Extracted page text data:

• • •

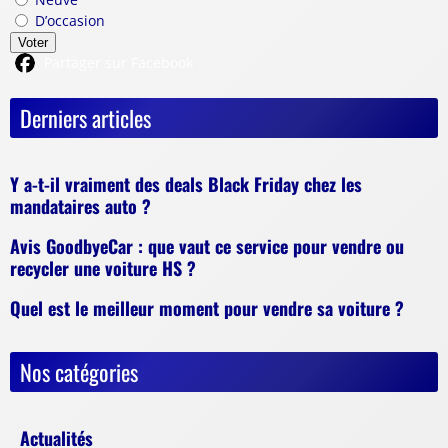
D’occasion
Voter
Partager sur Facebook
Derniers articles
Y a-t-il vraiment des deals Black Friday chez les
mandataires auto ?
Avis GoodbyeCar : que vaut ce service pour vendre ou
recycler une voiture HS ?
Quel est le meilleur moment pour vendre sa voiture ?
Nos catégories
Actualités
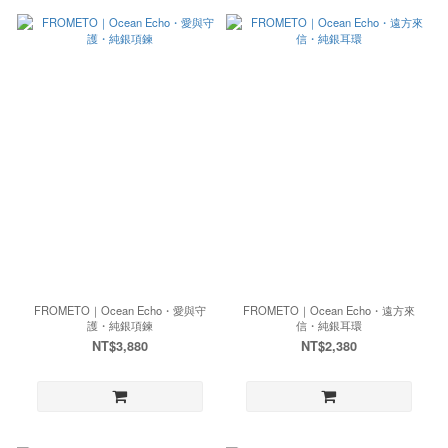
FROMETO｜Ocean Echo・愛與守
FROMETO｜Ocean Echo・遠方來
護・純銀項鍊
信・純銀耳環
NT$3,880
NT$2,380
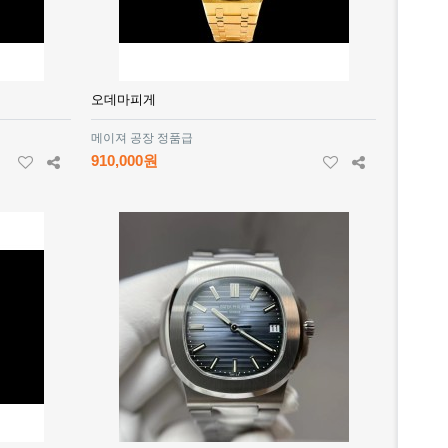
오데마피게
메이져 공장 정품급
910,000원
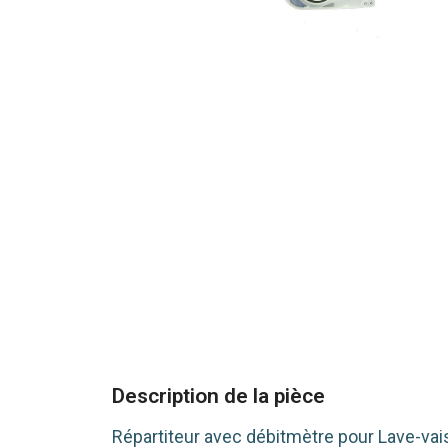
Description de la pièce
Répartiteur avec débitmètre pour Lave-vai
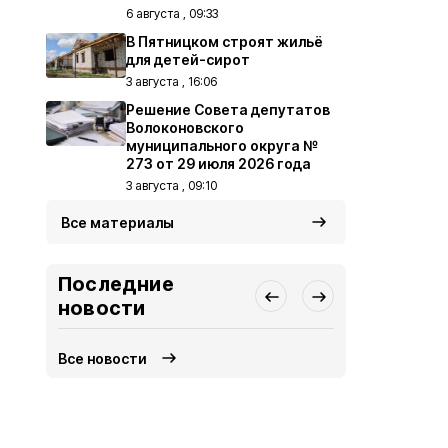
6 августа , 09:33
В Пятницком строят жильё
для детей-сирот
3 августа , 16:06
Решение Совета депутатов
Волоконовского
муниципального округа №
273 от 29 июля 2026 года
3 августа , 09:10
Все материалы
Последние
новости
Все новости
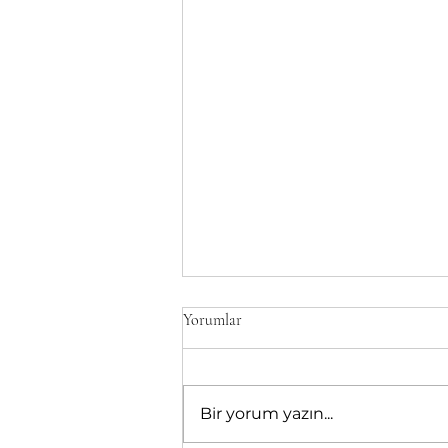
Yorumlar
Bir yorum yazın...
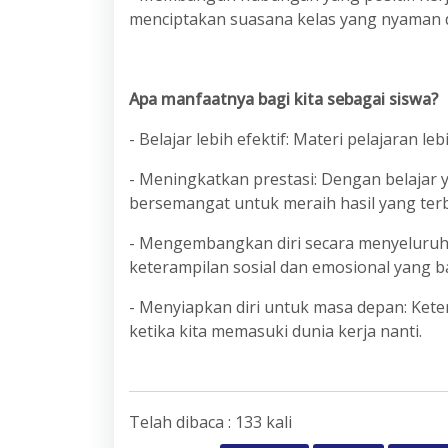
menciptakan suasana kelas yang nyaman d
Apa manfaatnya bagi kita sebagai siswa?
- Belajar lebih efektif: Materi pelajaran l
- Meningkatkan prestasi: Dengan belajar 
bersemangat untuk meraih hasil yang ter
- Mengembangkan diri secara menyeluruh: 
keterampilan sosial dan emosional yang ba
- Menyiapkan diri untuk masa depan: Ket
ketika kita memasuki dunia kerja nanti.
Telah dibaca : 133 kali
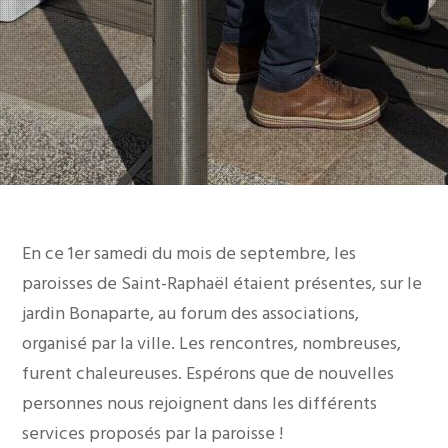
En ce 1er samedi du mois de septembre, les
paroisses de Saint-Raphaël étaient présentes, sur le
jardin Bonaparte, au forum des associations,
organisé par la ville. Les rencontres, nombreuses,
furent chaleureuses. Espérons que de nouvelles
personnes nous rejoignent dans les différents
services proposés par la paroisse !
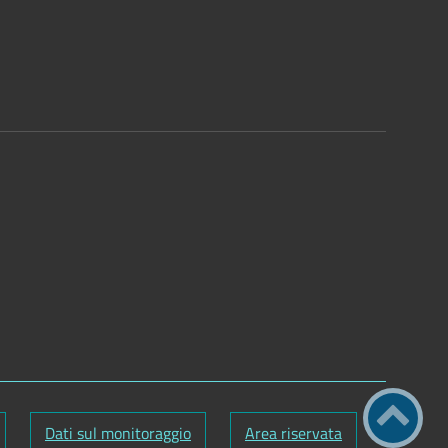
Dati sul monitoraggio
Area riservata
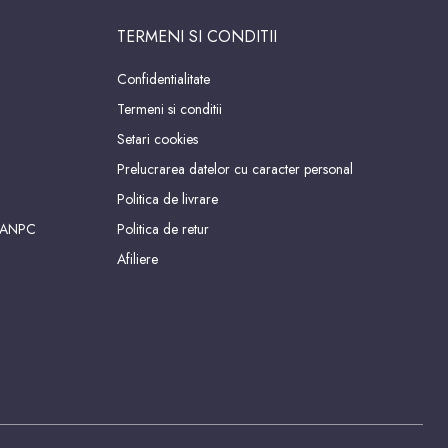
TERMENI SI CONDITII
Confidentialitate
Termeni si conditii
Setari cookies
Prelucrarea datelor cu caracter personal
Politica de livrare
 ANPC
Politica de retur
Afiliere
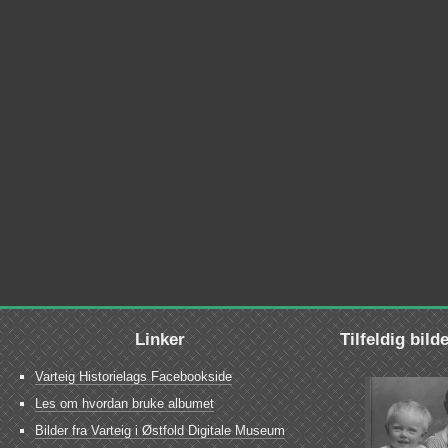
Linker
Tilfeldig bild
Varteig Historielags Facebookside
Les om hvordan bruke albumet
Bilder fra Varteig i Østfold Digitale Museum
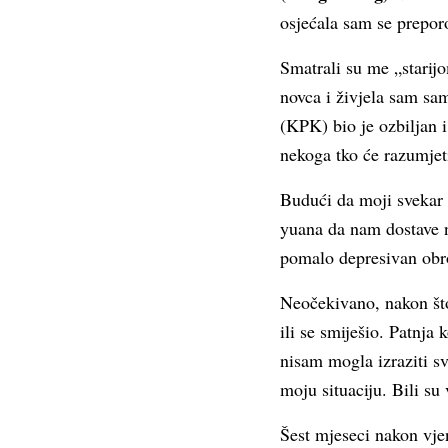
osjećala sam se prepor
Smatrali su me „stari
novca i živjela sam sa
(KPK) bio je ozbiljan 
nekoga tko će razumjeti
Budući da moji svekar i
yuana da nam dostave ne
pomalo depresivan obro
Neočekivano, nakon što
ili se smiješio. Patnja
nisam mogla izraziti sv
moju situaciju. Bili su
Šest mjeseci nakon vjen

• • •

Instructions to follow -
Write out the records above once more, word for word, with no pictures.

Exercise solution -
D’occasion
Voter
Partager sur Facebook
Derniers articles
Y a-t-il vraiment des deals Black Friday chez les
mandataires auto ?
Avis GoodbyeCar : que vaut ce service pour vendre ou
recycler une voiture HS ?
Quel est le meilleur moment pour vendre sa voiture ?
Nos catégories
Actualités
FROMETO｜Ocean Echo・愛與守
FROMETO｜Ocean Echo・遠方來
護・純銀項鍊
信・純銀耳環
NT$3,880
NT$2,380
오데마피게
메이져 공장 정품급
910,000원
Description de la pièce
Répartiteur avec débitmètre pour Lave-vai
6 августа , 09:33
В Пятницком строят жильё
для детей-сирот
3 августа , 16:06
Решение Совета депутатов
Волоконовского
муниципального округа №
273 от 29 июля 2026 года
3 августа , 09:10
Все материалы
Последние
новости
Все новости
Yorumlar
Bir yorum yazın...
menciptakan suasana kelas yang nyaman d
Apa manfaatnya bagi kita sebagai siswa?
- Belajar lebih efektif: Materi pelajaran l
- Meningkatkan prestasi: Dengan belajar 
bersemangat untuk meraih hasil yang ter
- Mengembangkan diri secara menyeluruh: 
keterampilan sosial dan emosional yang ba
- Menyiapkan diri untuk masa depan: Ket
ketika kita memasuki dunia kerja nanti.
Telah dibaca : 133 kali
En ce 1er samedi du mois de septembre, les
paroisses de Saint-Raphaël étaient présentes, sur le
jardin Bonaparte, au forum des associations,
organisé par la ville. Les rencontres, nombreuses,
furent chaleureuses. Espérons que de nouvelles
personnes nous rejoignent dans les différents
services proposés par la paroisse !
Dati sul monitoraggio
Area riservata
TERMENI SI CONDITII
Confidentialitate
Termeni si conditii
Setari cookies
Prelucrarea datelor cu caracter personal
Politica de livrare
 ANPC
Politica de retur
Afiliere
Linker
Tilfeldig bild
Varteig Historielags Facebookside
Les om hvordan bruke albumet
Bilder fra Varteig i Østfold Digitale Museum
osjećala sam se prepor
Smatrali su me „stari
novca i živjela sam sa
(KPK) bio je ozbiljan 
nekoga tko će razumjeti
Budući da moji svekar i
yuana da nam dostave ne
pomalo depresivan obro
Neočekivano, nakon što
ili se smiješio. Patnja
nisam mogla izraziti sv
moju situaciju. Bili su
Šest mjeseci nakon vjen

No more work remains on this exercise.